Ох, это слово! Знали бы Вы, до чего глупым оно мне кажется! Простите, но я говорю сейчас не как Ваш сотрудник, а как собрат
Сожалею, что доставил Вам неприятность, и очень рад, что Вам пришла идея показывать мои статьи цензору. Так, по крайней мере, я не буду представлять опасности для населения. Ваши акционеры и друзья смогут спать чистым и непорочным сном. Кроме шуток, если это — вопрос денег, то я не хочу ничего другого, как только их удовлетворить. Пригрозите им парочкой моих статей, если каждый из них не возьмет по акции.
Завтра я к Вам загляну, и Вы можете встретить меня, как человека, бежавшего из дома для прокаженных. Ведь Вы-то знаете, что я живу среди постоянных оргий и пятнаю наш век своим беспутным поведением. Только на меня и натыкаешься во всех непотребных местах. Нет, все-таки Ваше словечко «похабный» запало мне в душу! Вам не следовало употреблять его, зная меня и зная, что в моральном отношении я стою куда выше всей этой клики дураков и жуликов.
Не сердитесь на меня, остаюсь преданный и послушный Вам сотрудник.
1874
ГЮСТАВУ ФЛОБЕРУ
7 апреля 1874г.
Дорогой друг!
Время от времени я посылаю в «Марсельский Семафор» разные статейки без подписи, только ради приработка, — тайный грешок, которого я стыжусь, но в этом есть и своя прелесть: иногда получаешь возможность отвести душу.

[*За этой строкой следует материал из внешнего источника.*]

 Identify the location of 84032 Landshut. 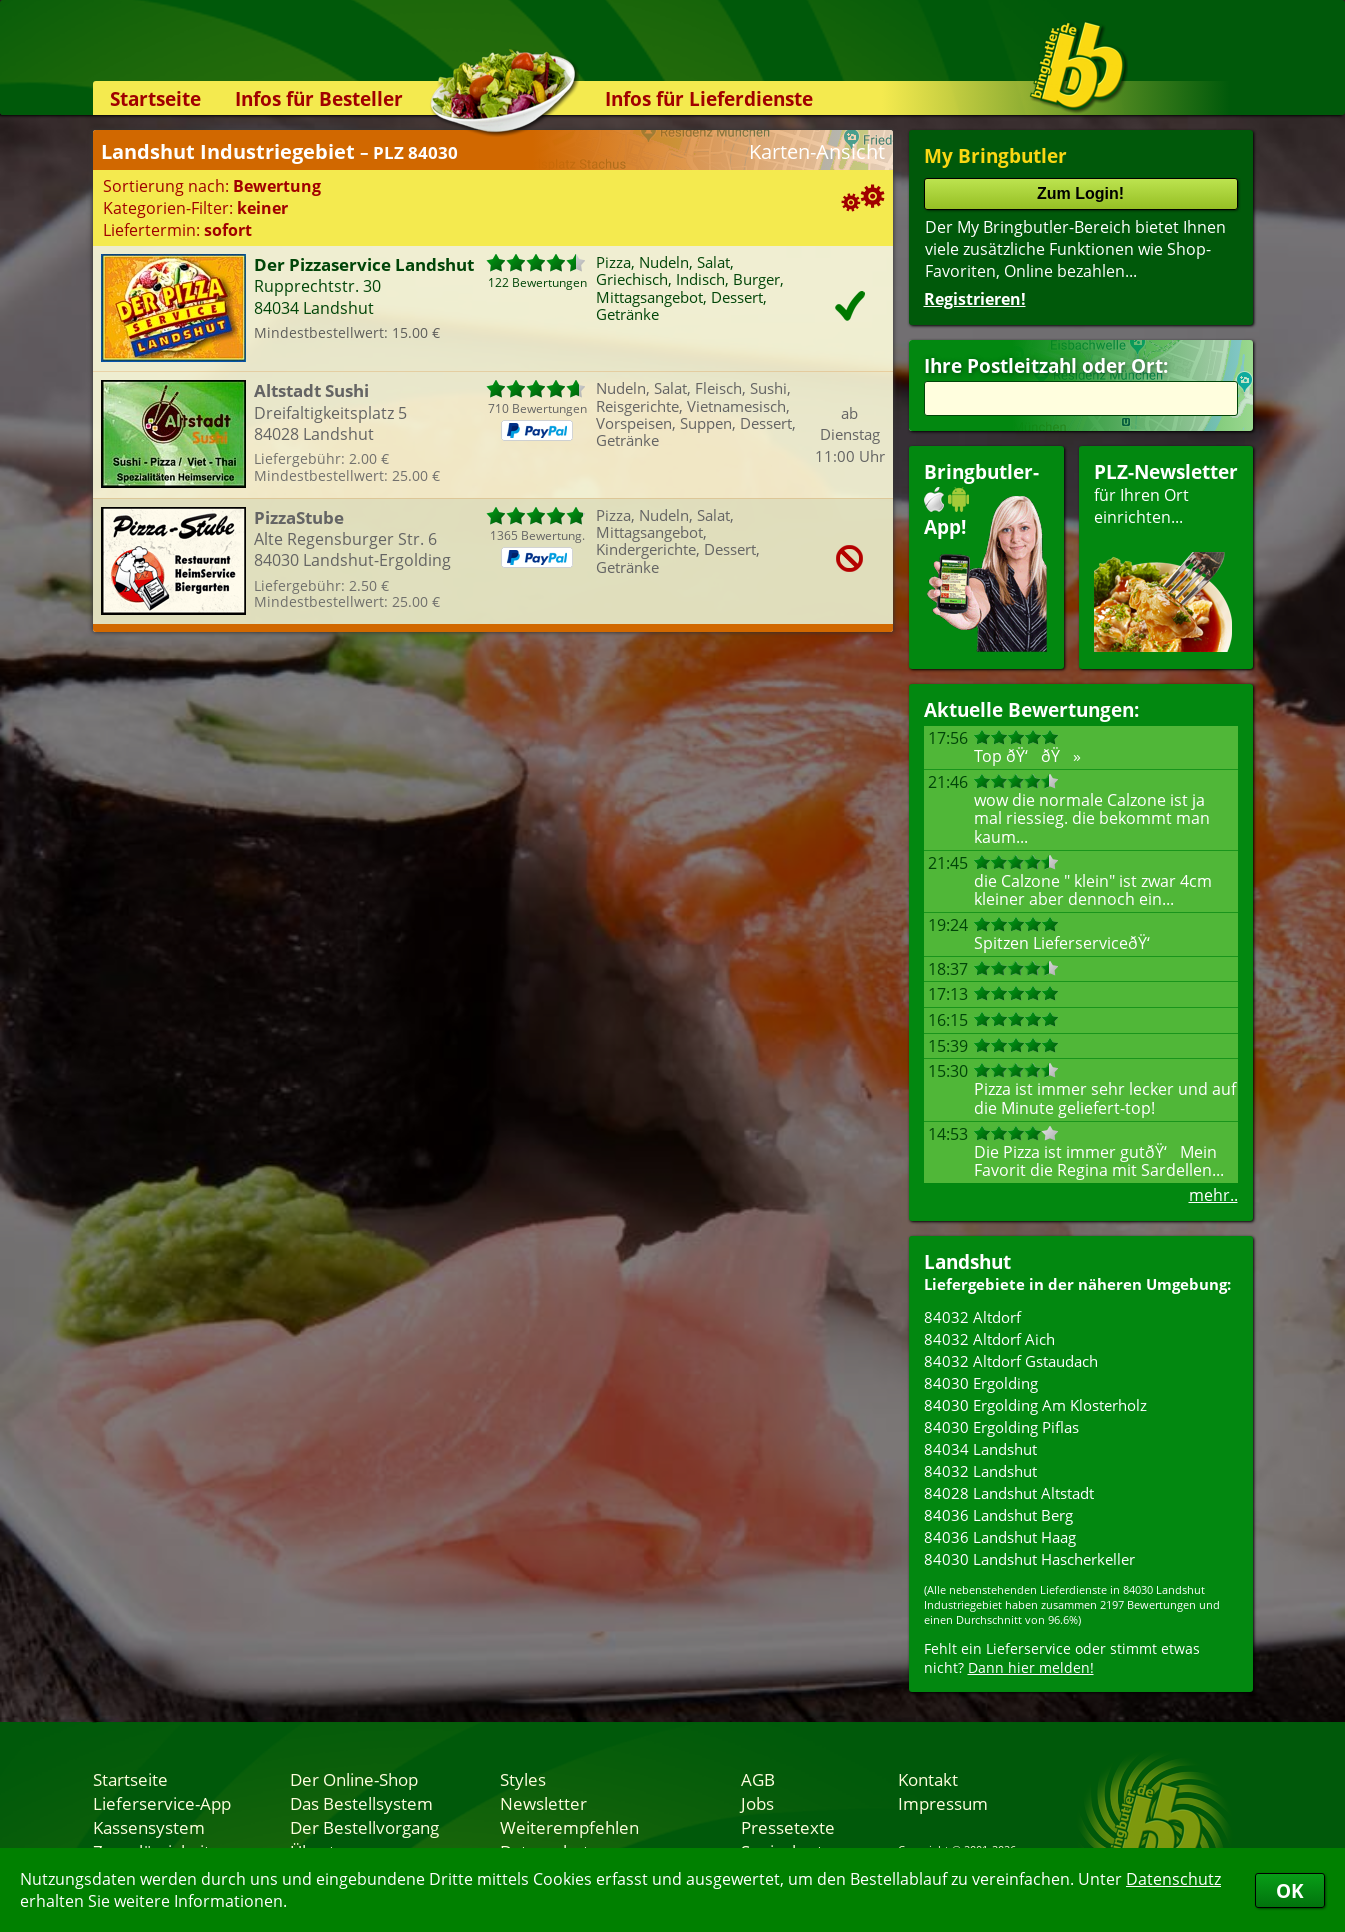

Я отправил туда и статейку об «Искушении», от которой мне незамедлительно откромсали добрую половину — все касательно религии; посылаю Вам то, что пощадили их ножницы. Конечно, это мерзко. Мне хотелось бы напечатать подробный разбор Вашего произведения в каком-нибудь заметном издании. Но все-таки и здесь видно мое доброе намерение. Не выдавайте, что это моя рука.
До понедельника. Преданный Вам.
ИВАНУ ТУРГЕНЕВУ
Париж, 29 июня 1874 г.
Дорогой Тургенев!
Спешу поблагодарить Вас за взятую Вами на себя трогательную заботу о моих делах. Конечно же, я с восторгом принимаю предложения, которые Вы мне делаете от имени редактора журнала. Я сообщил гг. Шарпантье о Вашем письме. Ваше любезное посредничество их очень обрадовало, и они поручили мне передать Вам, что одобрят любой Ваш шаг. По возвращении Вы дадите нам необходимые разъяснения, и тогда в сентябре или октябре мы сможем послать в Россию рукопись романа, который я сейчас заканчиваю. [89]
89
Вероятно, речь идет о романе «Проступок аббата Муре» (вышел в 1875 г.).
Будьте добры узнать прежде всего следующее. Сколько времени понадобится журналу для печатания одного из моих романов, а именно: сколько нам придется повременить с его изданием во Франции после того, как мы отправим в Россию рукопись или корректурные листы? Это отнюдь немаловажно, ибо здесь мы вынуждены выбирать момент для публикации, дабы не попасть в неблагоприятную полосу.
Впрочем, все это уладится по ходу дела. А пока скорее соглашайтесь на предложение, при условии той платы, которую Вы мне назвали. По Вашему указанию гг. Шарпантье сейчас же начнут переписку с редактором журнала.